If any fail, the release workflow bails.

!!! info Future Enhancement

We should add `mypy` or `pyright` to the **`check-python`** job at some point.

build

This sets up both python and frontend dependencies and builds the python package. Internally, this runs installer/create_installer.sh and uploads two artifacts:

  • dist: the python distribution, to be published on PyPI
  • InvokeAI-installer-${VERSION}.zip: the installer to be included in the GitHub release

!!! info

The installer uses the uses the same wheel file that is included in the PyPI distribution, so you _should_ get exactly the same thing using the installer or PyPI dist.

Sanity Check & Smoke Test

At this point, the release workflow pauses (the remaining jobs all require approval).

The maintainer who is running this release should go to the Summary tab of the workflow, download the installer and test it.

You could also download the dist, unzip it and install directly from the wheel. That same wheel will be uploaded to PyPI.

Publish

The publish jobs use GitHub environments, which are configured as trusted publishers on PyPI.

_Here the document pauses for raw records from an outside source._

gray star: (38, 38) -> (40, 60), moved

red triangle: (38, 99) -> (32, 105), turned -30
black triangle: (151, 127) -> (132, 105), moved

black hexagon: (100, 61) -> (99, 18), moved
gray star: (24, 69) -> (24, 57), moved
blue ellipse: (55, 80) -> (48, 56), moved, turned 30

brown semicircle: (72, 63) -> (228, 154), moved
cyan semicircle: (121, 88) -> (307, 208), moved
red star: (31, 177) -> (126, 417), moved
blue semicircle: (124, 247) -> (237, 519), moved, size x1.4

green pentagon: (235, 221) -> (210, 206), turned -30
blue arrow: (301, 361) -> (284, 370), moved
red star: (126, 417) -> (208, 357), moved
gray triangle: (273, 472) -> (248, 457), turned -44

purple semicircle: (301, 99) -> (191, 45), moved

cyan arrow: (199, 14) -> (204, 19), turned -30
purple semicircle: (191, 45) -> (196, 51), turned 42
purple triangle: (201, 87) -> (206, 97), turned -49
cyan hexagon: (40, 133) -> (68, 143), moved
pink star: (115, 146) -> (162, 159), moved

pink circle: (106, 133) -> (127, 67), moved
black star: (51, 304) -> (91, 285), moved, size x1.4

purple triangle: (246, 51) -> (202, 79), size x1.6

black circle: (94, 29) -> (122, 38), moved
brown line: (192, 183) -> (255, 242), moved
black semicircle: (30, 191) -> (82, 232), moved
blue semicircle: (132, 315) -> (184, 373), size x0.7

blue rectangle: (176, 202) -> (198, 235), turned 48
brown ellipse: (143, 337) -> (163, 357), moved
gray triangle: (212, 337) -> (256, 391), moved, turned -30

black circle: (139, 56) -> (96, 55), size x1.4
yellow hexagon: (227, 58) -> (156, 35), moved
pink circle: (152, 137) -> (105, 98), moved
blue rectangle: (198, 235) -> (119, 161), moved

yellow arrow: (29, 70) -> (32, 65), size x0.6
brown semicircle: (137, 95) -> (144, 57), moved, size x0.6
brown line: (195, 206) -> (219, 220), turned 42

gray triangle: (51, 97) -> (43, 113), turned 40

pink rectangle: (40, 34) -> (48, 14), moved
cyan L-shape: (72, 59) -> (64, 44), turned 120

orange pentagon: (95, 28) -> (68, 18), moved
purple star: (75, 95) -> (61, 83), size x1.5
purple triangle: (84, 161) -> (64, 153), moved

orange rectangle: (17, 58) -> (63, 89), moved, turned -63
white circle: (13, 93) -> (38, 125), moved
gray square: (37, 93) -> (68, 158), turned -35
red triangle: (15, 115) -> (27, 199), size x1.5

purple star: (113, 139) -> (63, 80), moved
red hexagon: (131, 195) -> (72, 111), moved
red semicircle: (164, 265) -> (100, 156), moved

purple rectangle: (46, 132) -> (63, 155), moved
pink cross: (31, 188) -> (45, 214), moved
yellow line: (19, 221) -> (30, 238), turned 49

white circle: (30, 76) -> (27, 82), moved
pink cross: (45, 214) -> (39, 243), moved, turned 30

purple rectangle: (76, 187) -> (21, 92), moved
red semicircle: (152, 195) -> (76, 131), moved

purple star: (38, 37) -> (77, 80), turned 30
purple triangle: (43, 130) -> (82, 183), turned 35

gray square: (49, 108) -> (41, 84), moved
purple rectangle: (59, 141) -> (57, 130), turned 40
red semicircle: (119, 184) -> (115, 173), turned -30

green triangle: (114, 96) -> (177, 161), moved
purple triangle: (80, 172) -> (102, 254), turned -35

Both jobs require a maintainer to approve them from the workflow's Summary tab.

  • Click the Review deployments button
  • Select the environment (either testpypi or pypi)
  • Click Approve and deploy

Skip and Failure Conditions

The publish jobs may skip or fail in certain situations:

  • If code checks or build fail, the jobs will be skipped.
  • If code checks were skipped, the jobs will be skipped. This can only happen when manually running the workflow.
  • If the git ref targetted by the workflow doesn't match the app version, the jobs will fail. This protects us from accidentally publishing the wrong version to PyPI. This is achieved with samuelcolvin/check-python-version.
  • If the version already exists on PyPI, the jobs will fail. PyPI only allows a particular version to be published once - you cannot change it. If version published on PyPI has a problem, you'll need to "fail forward" by bumping the app version and publishing a followup release.

publish-testpypi

Publishes the distribution on the Test PyPI index using the testpypi GitHub environment.

This job is optional:

  • It is not require for the final publish-pypi job to run.
  • The wheel used in the installer and PyPI dist (uploaded as artifacts from the workflow, as described above) are identical, so this job should be extraneous.

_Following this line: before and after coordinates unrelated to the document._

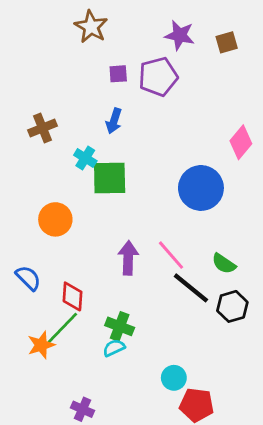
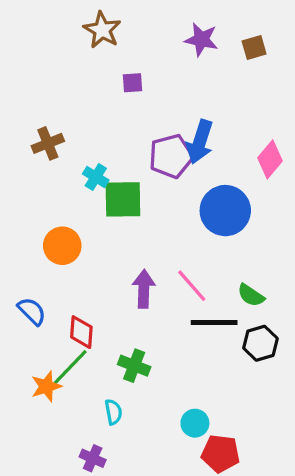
purple pentagon: (158, 77) -> (171, 156), moved
blue arrow: (114, 121) -> (200, 142), moved, size x1.5
black line: (191, 288) -> (214, 322), turned -39
cyan semicircle: (114, 348) -> (113, 412), moved, turned 105

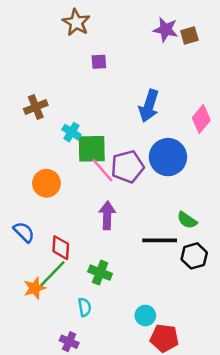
purple star: (201, 40) -> (166, 30), moved
purple pentagon: (171, 156) -> (127, 167), moved
pink line: (192, 286) -> (102, 170), moved

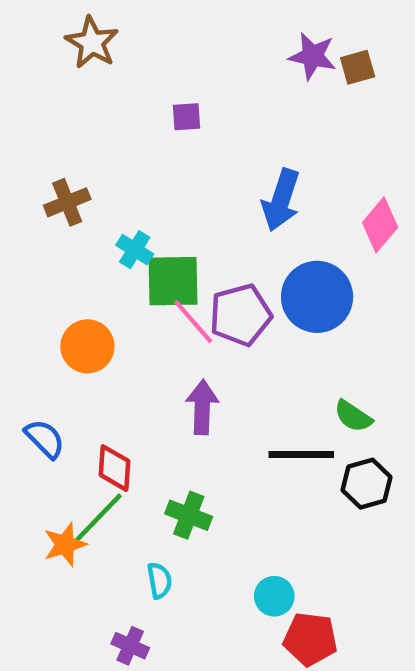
brown star: (76, 22) -> (92, 43), moved

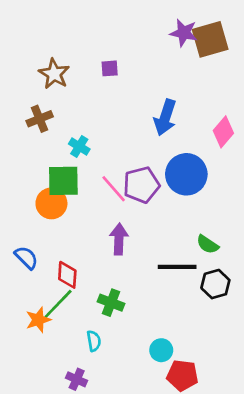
brown star: (92, 43) -> (54, 74), moved
brown square: (358, 67) -> (210, 39), size x1.8
green square: (173, 281) -> (63, 181), moved

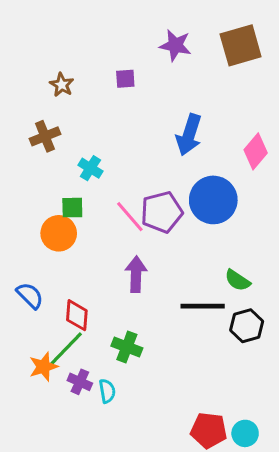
purple star: (184, 33) -> (175, 45), moved
brown star: (54, 74) -> (62, 85), size x0.7
green square: (63, 181) -> (72, 208), size x0.6
cyan circle: (161, 350) -> (245, 433), moved
purple cross: (77, 379) -> (80, 382), moved

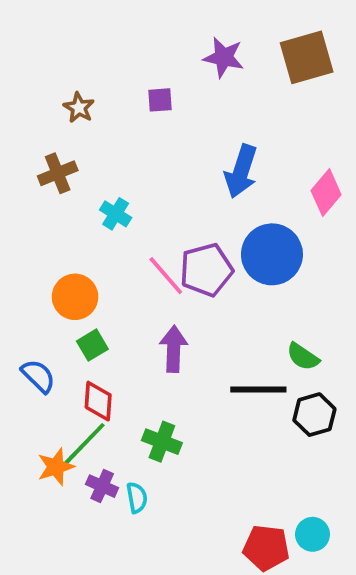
green square: (72, 208) -> (92, 345), moved, turned -30
cyan circle: (245, 433) -> (312, 534), moved

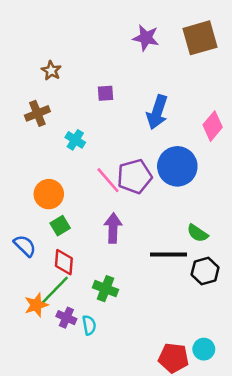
purple square: (160, 100) -> (105, 93), moved

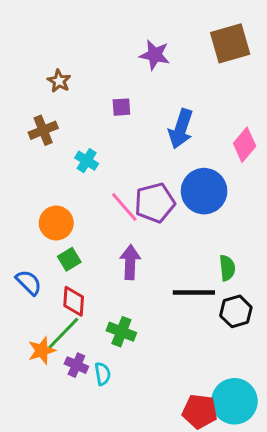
purple star: (146, 38) -> (155, 55), moved
green semicircle: (197, 233) -> (227, 268), turned -130
cyan circle: (204, 349) -> (234, 401), size x1.8

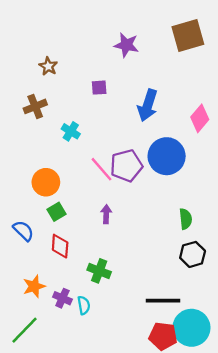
purple arrow: (130, 262) -> (106, 214), size x0.7
black line: (194, 293) -> (163, 301), moved
green line: (63, 333) -> (25, 330), moved

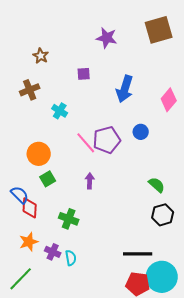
blue circle: (167, 156) -> (141, 132), size x0.5
green semicircle: (186, 219) -> (157, 185), turned -42
red diamond: (60, 246) -> (30, 208), moved
green cross: (99, 271) -> (69, 219), moved

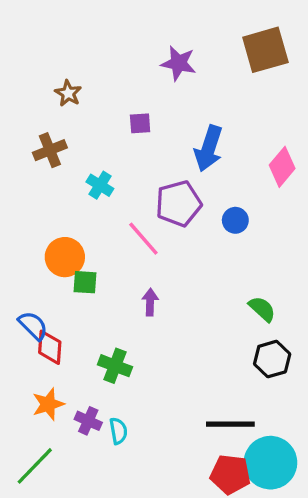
purple pentagon: (107, 140) -> (179, 204), moved
green square: (48, 179) -> (85, 282), moved, turned 35

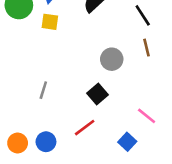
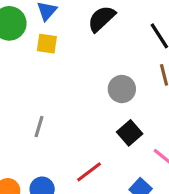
black square: (98, 94) -> (130, 133), moved

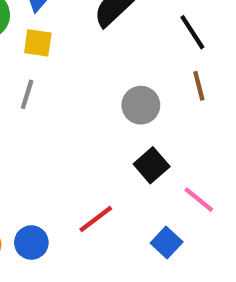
gray line: (39, 127) -> (27, 94), moved

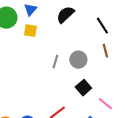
gray line: (27, 94) -> (55, 62), moved

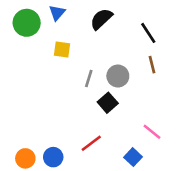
yellow square: (30, 31) -> (62, 49), moved
black square: (83, 88) -> (108, 103), moved

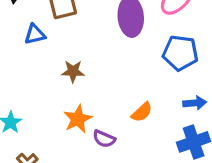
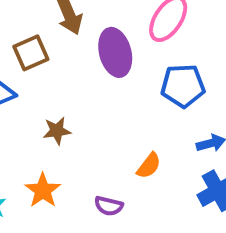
orange star: (78, 119) -> (43, 190), moved

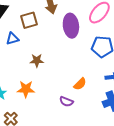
orange star: (43, 190) -> (26, 89), turned 30
purple semicircle: (109, 206) -> (66, 102), moved

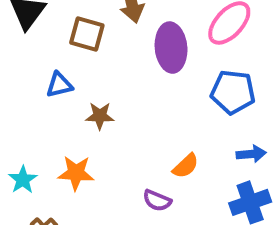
brown square: (29, 20) -> (87, 34), turned 30
blue triangle: (12, 39) -> (59, 85), moved

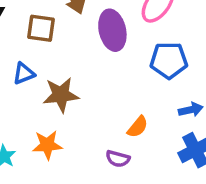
brown star: (100, 116) -> (61, 95), size x1.5

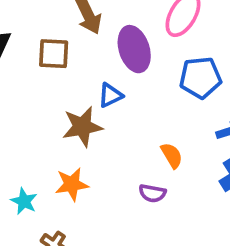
blue triangle: (24, 74) -> (110, 95), moved
orange semicircle: (138, 127) -> (172, 155), turned -65

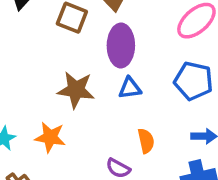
purple ellipse: (134, 49) -> (121, 46), moved
blue triangle: (110, 95) -> (130, 88), moved

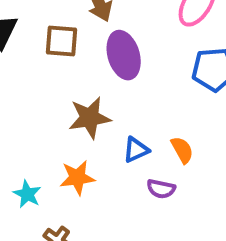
blue triangle: (130, 88) -> (136, 150), moved

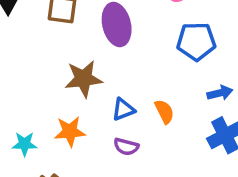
purple semicircle: (161, 189) -> (126, 147), moved
cyan star: (27, 194) -> (25, 144), turned -30

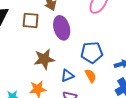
blue pentagon: (196, 41) -> (92, 52), moved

That said, you could approve it and then test installing from PyPI before running the production PyPI publish job:

# Create a new virtual environment
python -m venv ~/.test-invokeai-dist --prompt test-invokeai-dist
# Install the distribution from Test PyPI
pip install --index-url https://test.pypi.org/simple/ invokeai
# Run and test the app
invokeai-web
# Cleanup
deactivate
rm -rf ~/.test-invokeai-dist

publish-pypi

Publishes the distribution on the production PyPI index, using the pypi GitHub environment.

Once this finishes, pip install invokeai will get the release!

Publish the GitHub RC with installer

  1. Draft a new release on GitHub, choosing the tag that initiated the release.
  2. Write the release notes, describing important changes. The Generate release notes button automatically inserts the changelog and new contributors, and you can copy/paste the intro from previous releases.
  3. Upload the zip file created in [Build the installer] into the Assets section of the release notes. You can also upload the zip into the body of the release notes, since it can be hard for users to find the Assets section.
  4. Check the Set as a pre-release and Create a discussion for this release checkboxes at the bottom of the release page.
  5. Publish the pre-release.
  6. Announce the pre-release in Discord.

!!! info Future Enhancement

Workflows can do things like create a release from a template and upload release assets. One popular action to handle this is [ncipollo/release-action]. A future enhancement to the release process could set this up.

Manually Running the Release Workflow

The release workflow can be kicked off manually. This is useful to get an installer build and test it out without needing to push a tag.

When run this way, you'll see Skip code checks checkbox. This allows the workflow to run without the time-consuming 3 code quality check jobs. The publish jobs will be skipped if enabled.